In vitro: Gene mutation assay: HPRT

In a GLP-compliant mammalian cell gene mutation test, performed according to OECD guideline 476, V79 cells of the Chinese hamster were exposed to the test substance with and without metabolic activation to investigate the potential of the test substance to induce gene mutations at the HPRT locus. The assay was performed in two independent experiments. The cells were exposed to the test item for 4 hours in the first experiment with and without metabolic activation. The second experiment was solely performed in the absence of metabolic activation with a treatment period of 24 h. The highest concentration (5000 µg/mL) used in the range finding pre-experiment was chosen with respect to the current OECD guideline 476. The dose range of the main experiments was limited by toxicity of the test item. No substantial and reproducible dose dependent increase in mutant colony numbers was observed in both main experiments.

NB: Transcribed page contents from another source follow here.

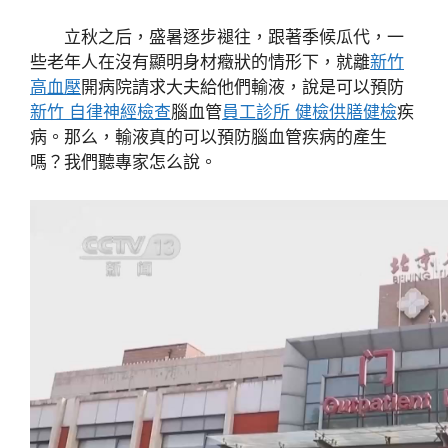
立秋之后，盛暑逐步褪往，跟著季候瓜代，一
些老年人在沒有顯明身材癥狀的情形下，就離
新竹
高血壓
開病院請求大夫給他們輸液，說是可以預防
新竹 自律神經檢查
腦血管
員工診所 健檢
供膳健檢
疾
病。那么，輸液真的可以預防腦血管疾病的產生
嗎？我們聽專家怎么說。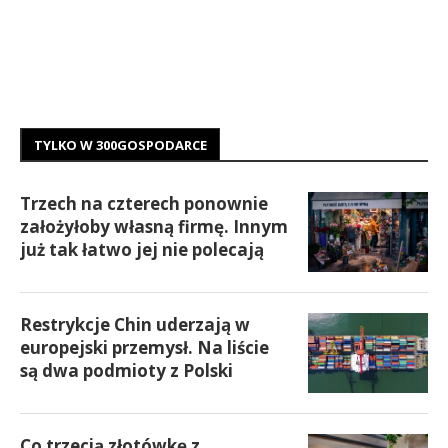
TYLKO W 300GOSPODARCE
Trzech na czterech ponownie
założyłoby własną firmę. Innym
już tak łatwo jej nie polecają
Restrykcje Chin uderzają w
europejski przemysł. Na liście
są dwa podmioty z Polski
Co trzecią złotówkę z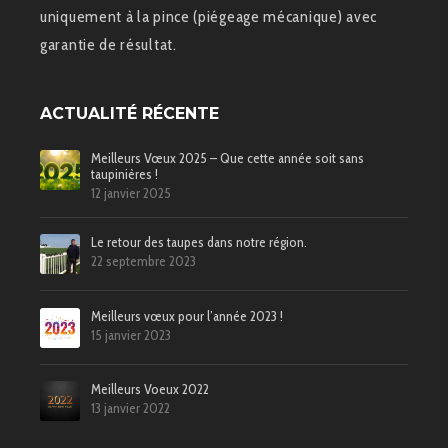
uniquement à la pince (piégeage mécanique) avec
garantie de résultat.
ACTUALITÉ RÉCENTE
Meilleurs Vœux 2025 – Que cette année soit sans
taupinières !
12 janvier 2025
Le retour des taupes dans notre région.
22 septembre 2023
Meilleurs vœux pour l’année 2023 !
15 janvier 2023
Meilleurs Voeux 2022
13 janvier 2022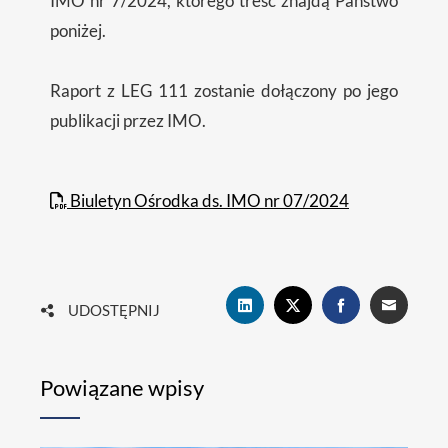
IMO nr 7/2024, którego treść znajdą Państwo
poniżej.
Raport z LEG 111 zostanie dołączony po jego
publikacji przez IMO.
Biuletyn Ośrodka ds. IMO nr 07/2024
UDOSTĘPNIJ
Powiązane wpisy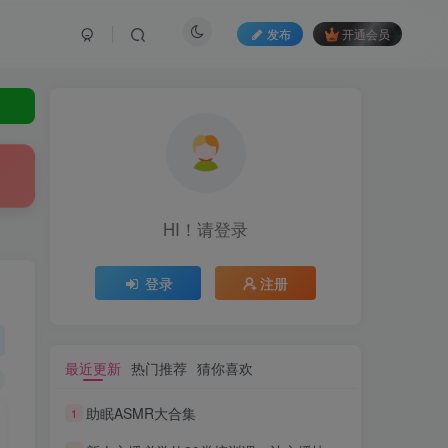
发布
开通会员
HI！请登录
登录
注册
最近更新
热门推荐
猜你喜欢
助眠ASMR大合集
1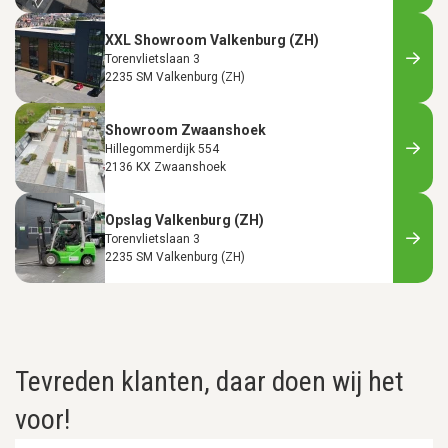
XXL Showroom Valkenburg (ZH)
Torenvlietslaan 3
2235 SM Valkenburg (ZH)
Showroom Zwaanshoek
Hillegommerdijk 554
2136 KX Zwaanshoek
Opslag Valkenburg (ZH)
Torenvlietslaan 3
2235 SM Valkenburg (ZH)
Tevreden klanten, daar doen wij het
voor!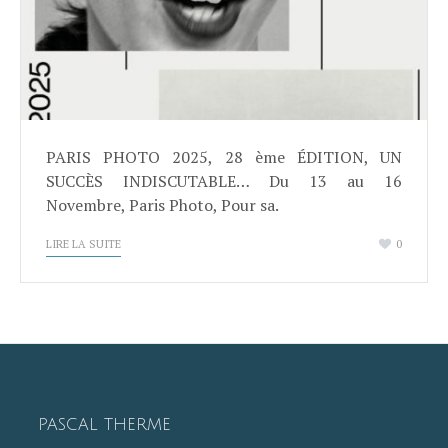
PARIS PHOTO 2025, 28 ème ÉDITION, UN
SUCCÈS INDISCUTABLE… Du 13 au 16
Novembre, Paris Photo, Pour sa.
LIRE LA SUITE
0
PASCAL THERME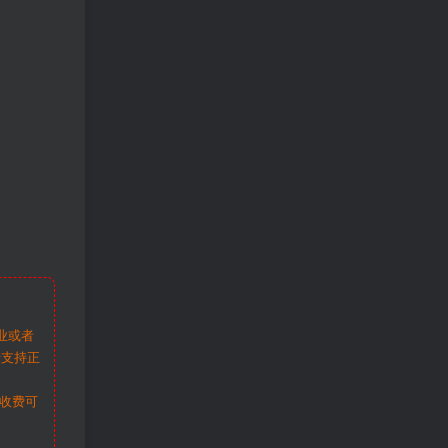
业或者
请支持正
收费可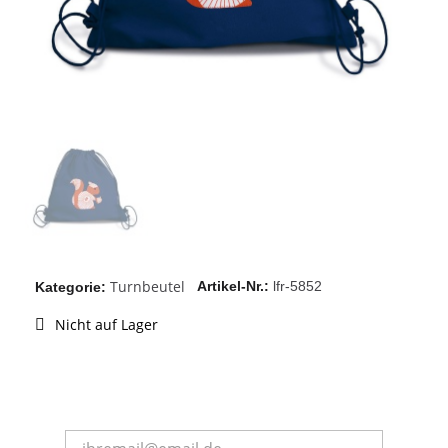
Turnbeutel
Artikel-Nr.
lfr-5852
Kategorie
Nicht auf Lager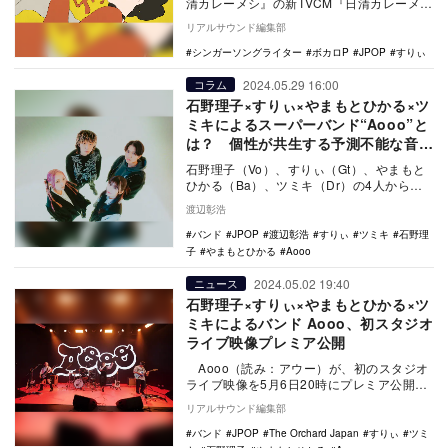
清カレーメシ』の新TVCM『日清カレーメシ
夢中に食おうぜ 篇』で『カレーメシ』バー
リアルサウンド編集部
ジョン…
シンガーソングライター
ボカロP
JPOP
すりぃ
2024.05.29 16:00
コラム
石野理子×すりぃ×やまもとひかる×ツ
ミキによるスーパーバンド“Aooo”と
は？ 個性が共生する予測不能な音楽
性
石野理子（Vo）、すりぃ（Gt）、やまもと
ひかる（Ba）、ツミキ（Dr）の4人からな
るAooo。異なる分野で活躍するトップアー
渡辺彰浩
テ…
バンド
JPOP
渡辺彰浩
すりぃ
ツミキ
石野理
子
やまもとひかる
Aooo
2024.05.02 19:40
ニュース
石野理子×すりぃ×やまもとひかる×ツ
ミキによるバンド Aooo、初スタジオ
ライブ映像プレミア公開
Aooo（読み：アウー）が、初のスタジオ
ライブ映像を5月6日20時にプレミア公開す
る。 Aooo - 『Live a…
リアルサウンド編集部
バンド
JPOP
The Orchard Japan
すりぃ
ツミ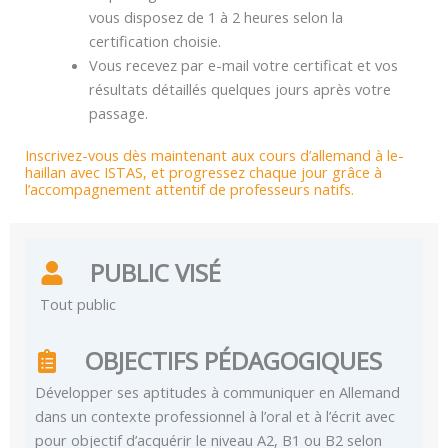
vous disposez de 1 à 2 heures selon la
certification choisie.
Vous recevez par e-mail votre certificat et vos
résultats détaillés quelques jours après votre
passage.
Inscrivez-vous dès maintenant aux cours d’allemand à le-
haillan avec ISTAS, et progressez chaque jour grâce à
l’accompagnement attentif de professeurs natifs.
PUBLIC VISÉ
Tout public
OBJECTIFS PÉDAGOGIQUES
Développer ses aptitudes à communiquer en Allemand
dans un contexte professionnel à l’oral et à l’écrit avec
pour objectif d’acquérir le niveau A2, B1 ou B2 selon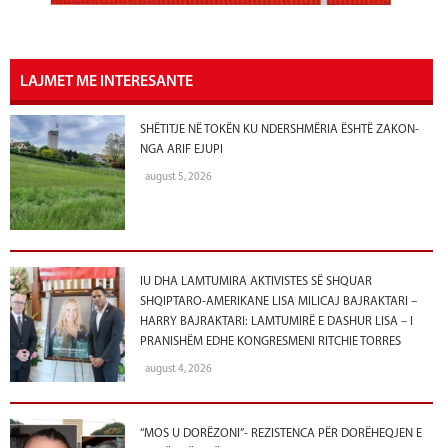
LAJMET ME INTERESANTE
SHËTITJE NË TOKËN KU NDERSHMËRIA ËSHTË ZAKON-
NGA ARIF EJUPI
august 5, 2026
IU DHA LAMTUMIRA AKTIVISTES SË SHQUAR
SHQIPTARO-AMERIKANE LISA MILICAJ BAJRAKTARI –
HARRY BAJRAKTARI: LAMTUMIRË E DASHUR LISA – I
PRANISHËM EDHE KONGRESMENI RITCHIE TORRES
august 4, 2026
“MOS U DORËZONI”- REZISTENCA PËR DORËHEQJEN E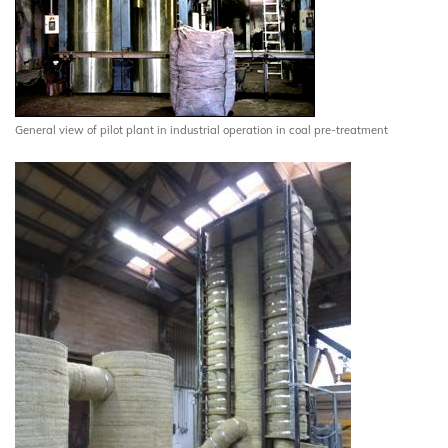
General view of pilot plant in industrial operation in coal pre-treatment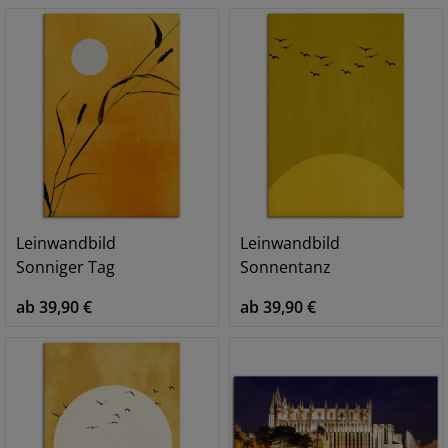
Leinwandbild
Leinwandbild
Sonniger Tag
Sonnentanz
ab 39,90 €
ab 39,90 €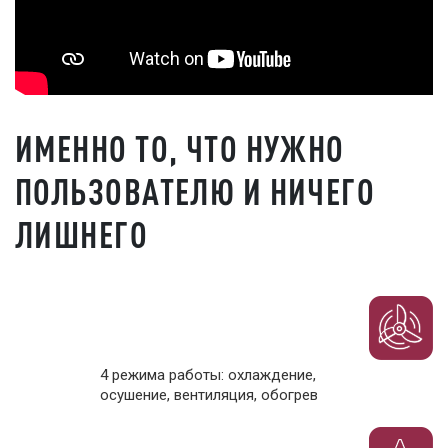
ИМЕННО ТО, ЧТО НУЖНО
ПОЛЬЗОВАТЕЛЮ И НИЧЕГО
ЛИШНЕГО
4 режима работы: охлаждение,
осушение, вентиляция, обогрев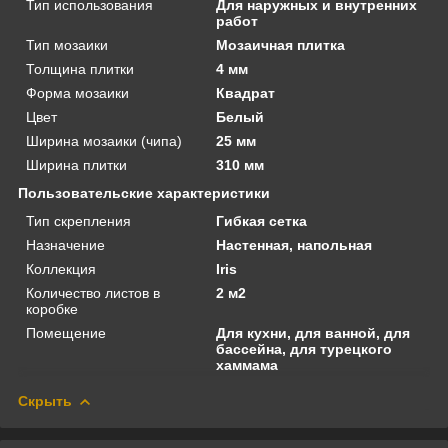
Тип использования
Для наружных и внутренних
работ
Тип мозаики
Мозаичная плитка
Толщина плитки
4 мм
Форма мозаики
Квадрат
Цвет
Белый
Ширина мозаики (чипа)
25 мм
Ширина плитки
310 мм
Пользовательские характеристики
Тип скрепления
Гибкая сетка
Назначение
Настенная, напольная
Коллекция
Iris
Количество листов в
2 м2
коробке
Помещение
Для кухни, для ванной, для
бассейна, для турецкого
хаммама
Скрыть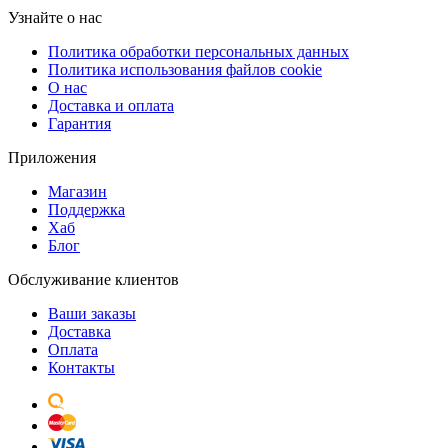
Узнайте о нас
Политика обработки персональных данных
Политика использования файлов cookie
О нас
Доставка и оплата
Гарантия
Приложения
Магазин
Поддержка
Хаб
Блог
Обслуживание клиентов
Ваши заказы
Доставка
Оплата
Контакты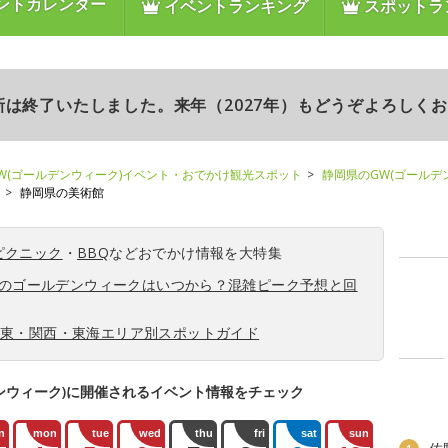
ントカレンダー
イベントランキング
スポットラ
更新は終了いたしました。来年（2027年）もどうぞよろしく
W(ゴールデンウィーク)イベント・おでかけ観光スポット
静岡県のGW(ゴールデ
静岡県の美術館
ピクニック
・
BBQ
などおでかけ情報を大特集
6年のゴールデンウィークはいつから？混雑ピーク予想と回
関東・関西・東海エリア別スポットガイド
ンウィーク)に開催されるイベント情報をチェック
n
mon
tue
wed
thu
fri
sat
sun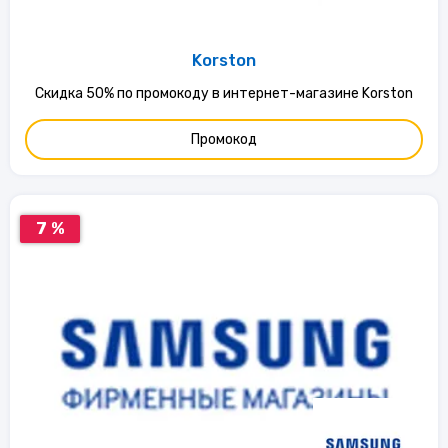
Korston
Скидка 50% по промокоду в интернет-магазине Korston
Промокод
7 %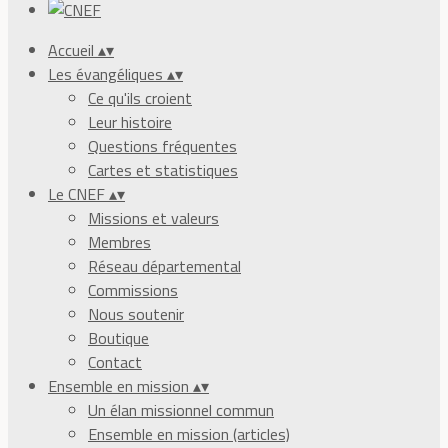
Accueil
▴
▾
Les évangéliques
▴
▾
Ce qu'ils croient
Leur histoire
Questions fréquentes
Cartes et statistiques
Le CNEF
▴
▾
Missions et valeurs
Membres
Réseau départemental
Commissions
Nous soutenir
Boutique
Contact
Ensemble en mission
▴
▾
Un élan missionnel commun
Ensemble en mission (articles)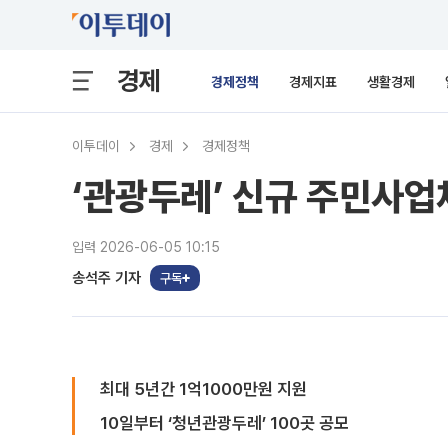
경제
경제정책
경제지표
생활경제
이투데이
경제
경제정책
‘관광두레’ 신규 주민사업
입력 2026-06-05 10:15
송석주 기자
구독
최대 5년간 1억1000만원 지원
10일부터 ‘청년관광두레’ 100곳 공모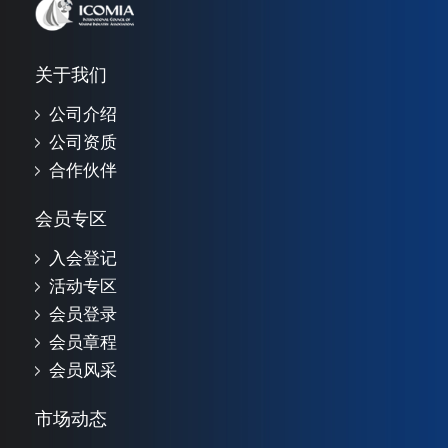
关于我们
公司介绍
公司资质
合作伙伴
会员专区
入会登记
活动专区
会员登录
会员章程
会员风采
市场动态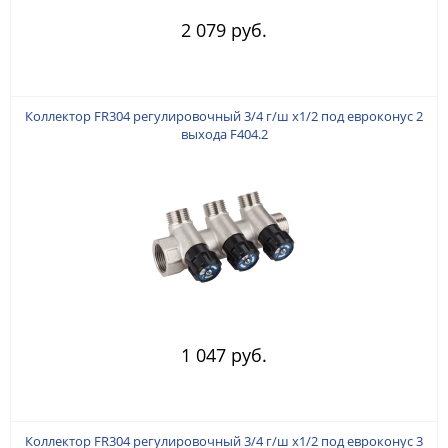
2 079 руб.
Коллектор FR304 регулировочный 3/4 г/ш х1/2 под евроконус 2
выхода F404.2
1 047 руб.
Коллектор FR304 регулировочный 3/4 г/ш х1/2 под евроконус 3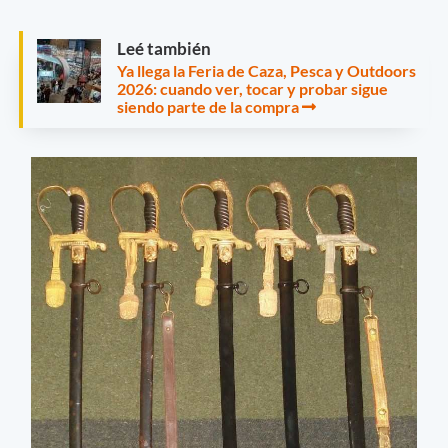
Leé también
Ya llega la Feria de Caza, Pesca y Outdoors
2026: cuando ver, tocar y probar sigue
siendo parte de la compra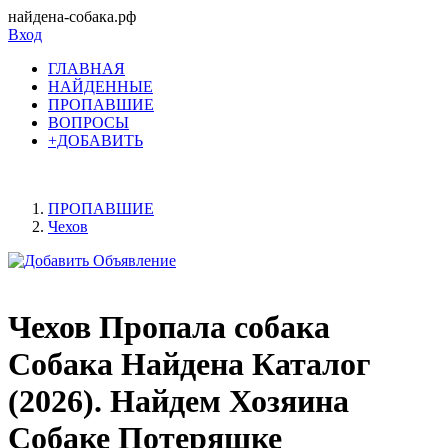
найдена-собака.рф
Вход
ГЛАВНАЯ
НАЙДЕННЫЕ
ПРОПАВШИЕ
ВОПРОСЫ
+ДОБАВИТЬ
ПРОПАВШИЕ
Чехов
Чехов Пропала собака
Собака Найдена Каталог
(2026). Найдем Хозяина
Собаке Потеряшке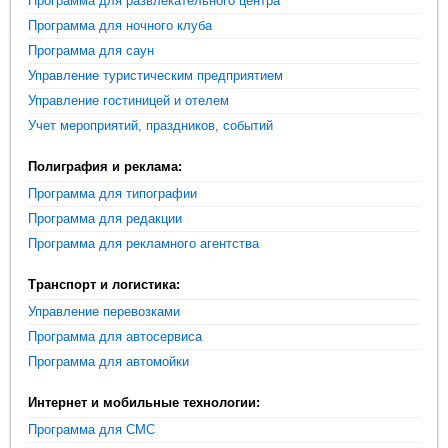
Программа для развлекательного центра
Программа для ночного клуба
Программа для саун
Управление туристическим предприятием
Управление гостиницей и отелем
Учет мероприятий, праздников, событий
Полиграфия и реклама:
Программа для типографии
Программа для редакции
Программа для рекламного агентства
Транспорт и логистика:
Управление перевозками
Программа для автосервиса
Программа для автомойки
Интернет и мобильные технологии:
Программа для СМС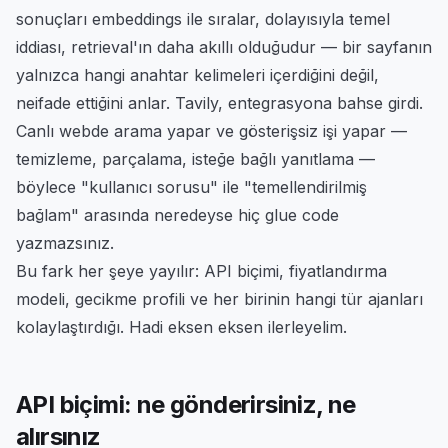
sonuçları embeddings ile sıralar, dolayısıyla temel
iddiası, retrieval'ın daha akıllı olduğudur — bir sayfanın
yalnızca hangi anahtar kelimeleri içerdiğini değil,
ne
ifade ettiğini
anlar. Tavily,
entegrasyona
bahse girdi.
Canlı webde arama yapar ve gösterişsiz işi yapar —
temizleme, parçalama, isteğe bağlı yanıtlama —
böylece "kullanıcı sorusu" ile "temellendirilmiş
bağlam" arasında neredeyse hiç glue code
yazmazsınız.
Bu fark her şeye yayılır: API biçimi, fiyatlandırma
modeli, gecikme profili ve her birinin hangi tür ajanları
kolaylaştırdığı. Hadi eksen eksen ilerleyelim.
API biçimi: ne gönderirsiniz, ne
alırsınız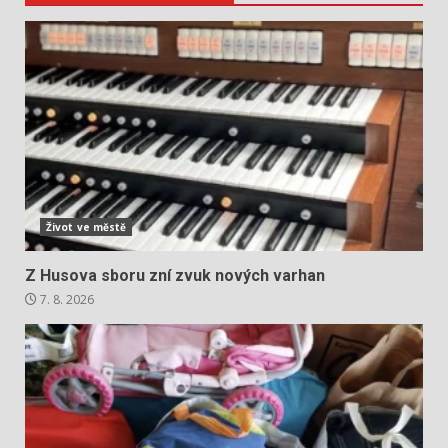
Život ve městě
Z Husova sboru zní zvuk nových varhan
7. 8. 2026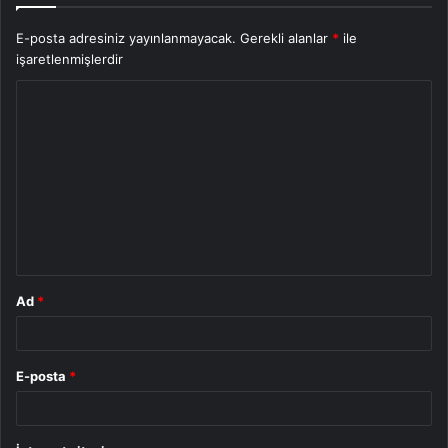
E-posta adresiniz yayınlanmayacak.
Gerekli alanlar
*
ile
işaretlenmişlerdir
Y
o
r
u
m
*
Ad
*
E-posta
*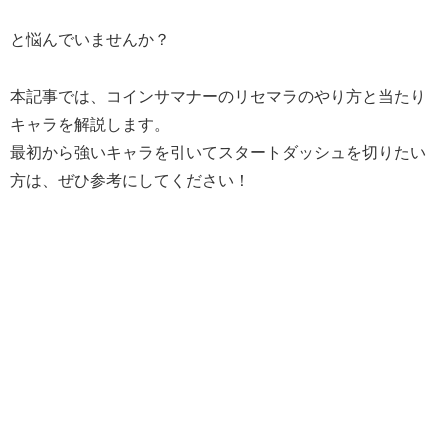
と悩んでいませんか？
本記事では、コインサマナーのリセマラのやり方と当たり
キャラを解説します。
最初から強いキャラを引いてスタートダッシュを切りたい
方は、ぜひ参考にしてください！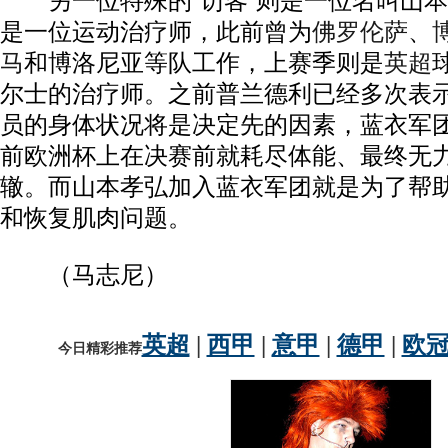
另一位特殊的“访客”则是一位名叫山本
是一位运动治疗师，此前曾为
佛罗伦萨
、
马
和博洛尼亚等队工作，上赛季则是
英超
尔士的治疗师。之前普兰德利已经多次表
员的身体状况将是决定先的因素，蓝衣军
前欧洲杯上在决赛前就耗尽体能、最终无
辙。而山本孝弘加入蓝衣军团就是为了帮
和恢复肌肉问题。
（马志尼）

In conclusion, FAT 40826/A did not induce gene mutations at the HPRT locus in V79 cells and therefore is considered to be non-mutagenic in the HPRT assay.

 

In vivo: Micronucleus test:

In a GLP-compliant erythrocyte micronucleus test, carried out according to OECD guideline 474, six NMRI mice per sex were treated once by oral gavage with the test substance (500, 1000, 2000 mg/kg bw) dissolved in water followed by a 24 or 48 hours post exposure period. Ten animals (5 males, 5 females) per test group were evaluated for the occurrence of micronuclei and at least 2000 polychromatic erythrocytes (PCEs) per animal were scored. After treatment with the test item the number of PCEs was not substantially decreased as compared to the mean value of PCEs of the vehicle control thus indicating that the test substance did not exert any cytotoxic effects in the bone marrow. However, the urine of the animals treated with the mid and high dose had taken the colour of the test item, indicating the systemic distribution of the test item and thus its bioavailability. In comparison to the corresponding vehicle controls there was no biologically relevant or statistically significant enhancement in the frequency of the detected micronuclei at any preparation interval after administration of the test item and with any dose level used. Additionally, the animals treated with 2000 mg/kg bw expressed toxic reactions such as reduction of spontaneous activity, ruffled fur and urine colour. The animals treated with 1000 mg/kg bw showed urine colour. However, the animals treated with 500 mg/kg and the vehicle control (deionised water) did not express any toxic reactions. In conclusion, it can be stated that under the experimental conditions reported, the test item did not induce micronuclei as determined by the micronucleus test with bone marrow cells of the mouse. Therefore, the test substance is considered to be non-mutagenic in this micronucleus assay.

Justification for classification or non-classification

Based on the available genotoxicity studies, Reactive Yellow 214 does not need to be classified for genotoxicity according to Regulation (EC) No. 1272/2008 (CLP).